More From: Curious Food
Posted February 19th, 2009 by Michael Kane | 1 Comment

In our second contribution to the Look and Taste wine blog this week, we took a step back from our five wine tips to enhance your dining forever to assess the fundamental taste components of both food and wine.

Classic teachings describe four basic taste sensations:

  1. Sweetness: Generally the first thing you taste as there are sweetness receptors on the tip of your tongue. Sweetness balances acidity in food and wine.
  2. Sourness: The taste that detects acidity, hence the balance to sweetness. Acidity provides refreshment or crispness, and causes the mouth-watering sensation you’ll get from citrus fruit and many white wines.
  3. Saltiness: A vital component as a flavour enhancer in food and, although rarely detectable in wine, an important influence in complimenting the two.
  4. Bitterness: Often unpleasant if unbalanced – think of bitter coffee, unripe olives or raw broccoli – but rarely attributed to wine. Related and often confused with bitterness is astringency, defined as dryness or roughness, and attributed to tannins in wine.

How these different senses interact is vital to how we experience and enjoy, or dislike, food. So, food that is too sweet or too bitter will taste overpowering and unpleasant, whereas food that triggers multiple senses in harmony will be balanced and more interesting.

This to me is the essence of how wine can accentuate food, and vice versa.

I commented last week that barring disastrous pairings, most wines won’t spoil most meals. However, get a wine-match right and you can experience true gastronomic heaven.

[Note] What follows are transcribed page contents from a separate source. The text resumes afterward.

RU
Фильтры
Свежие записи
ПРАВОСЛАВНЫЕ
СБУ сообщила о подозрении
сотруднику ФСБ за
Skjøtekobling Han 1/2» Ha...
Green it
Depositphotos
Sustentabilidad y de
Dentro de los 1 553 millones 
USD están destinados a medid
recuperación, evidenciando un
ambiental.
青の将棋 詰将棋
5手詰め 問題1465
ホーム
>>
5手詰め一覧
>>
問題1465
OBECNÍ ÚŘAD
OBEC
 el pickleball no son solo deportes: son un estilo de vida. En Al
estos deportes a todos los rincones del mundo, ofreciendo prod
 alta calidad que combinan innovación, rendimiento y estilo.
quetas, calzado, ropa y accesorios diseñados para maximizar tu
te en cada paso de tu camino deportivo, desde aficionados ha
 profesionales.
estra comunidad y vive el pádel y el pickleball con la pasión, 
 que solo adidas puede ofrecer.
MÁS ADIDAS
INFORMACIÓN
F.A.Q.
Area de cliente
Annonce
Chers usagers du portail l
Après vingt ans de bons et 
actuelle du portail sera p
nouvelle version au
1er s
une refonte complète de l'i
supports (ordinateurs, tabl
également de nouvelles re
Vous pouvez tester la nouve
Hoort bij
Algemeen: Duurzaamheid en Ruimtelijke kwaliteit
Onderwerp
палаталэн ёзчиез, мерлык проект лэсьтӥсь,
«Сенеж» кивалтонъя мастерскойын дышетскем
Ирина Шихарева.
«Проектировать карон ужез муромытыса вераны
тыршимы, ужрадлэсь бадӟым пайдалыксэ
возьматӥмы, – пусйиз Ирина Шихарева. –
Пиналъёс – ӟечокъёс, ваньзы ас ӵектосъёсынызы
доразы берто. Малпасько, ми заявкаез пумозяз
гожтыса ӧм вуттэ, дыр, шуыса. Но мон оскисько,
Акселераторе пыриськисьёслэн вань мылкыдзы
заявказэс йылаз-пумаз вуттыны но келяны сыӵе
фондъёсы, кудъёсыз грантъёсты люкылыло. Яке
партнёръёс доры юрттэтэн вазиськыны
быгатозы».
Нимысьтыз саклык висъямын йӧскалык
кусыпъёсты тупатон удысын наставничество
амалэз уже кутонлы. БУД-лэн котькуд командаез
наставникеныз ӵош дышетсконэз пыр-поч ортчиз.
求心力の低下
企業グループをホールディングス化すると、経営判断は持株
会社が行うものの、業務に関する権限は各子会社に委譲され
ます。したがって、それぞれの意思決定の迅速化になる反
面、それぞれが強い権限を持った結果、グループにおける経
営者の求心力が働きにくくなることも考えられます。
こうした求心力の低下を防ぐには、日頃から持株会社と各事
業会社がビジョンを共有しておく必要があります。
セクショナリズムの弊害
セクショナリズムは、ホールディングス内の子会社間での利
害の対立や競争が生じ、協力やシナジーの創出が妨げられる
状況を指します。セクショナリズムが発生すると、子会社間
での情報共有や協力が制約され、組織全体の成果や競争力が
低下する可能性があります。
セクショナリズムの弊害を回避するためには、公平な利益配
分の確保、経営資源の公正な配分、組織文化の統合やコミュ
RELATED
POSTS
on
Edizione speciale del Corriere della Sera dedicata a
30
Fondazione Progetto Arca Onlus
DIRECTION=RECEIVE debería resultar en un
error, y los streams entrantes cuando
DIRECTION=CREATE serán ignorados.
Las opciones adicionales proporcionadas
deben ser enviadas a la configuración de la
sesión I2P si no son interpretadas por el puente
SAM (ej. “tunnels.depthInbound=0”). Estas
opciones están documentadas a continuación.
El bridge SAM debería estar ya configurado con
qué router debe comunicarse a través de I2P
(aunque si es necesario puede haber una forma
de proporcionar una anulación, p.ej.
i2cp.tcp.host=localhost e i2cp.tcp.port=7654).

I noted with interest how, in the last week, Lar Veale of Sourgrapes.ie and Frank O’Brien of Robertfranciswine.ie took different attributes from similarly styled Rieslings to increase the enjoyment markedly different foods. Lar described the cutting acidity of New Zealand Riesling being “perfect for slicing right through the creaminess of goat’s cheese”, whereas Frank matched the delicate fruit of Australian Riesling with fish skewers.

As one of the truly great food wines - one that can compliment and accentuate all of the taste senses - there’s more to come on the greatest white grape of them all from this fan.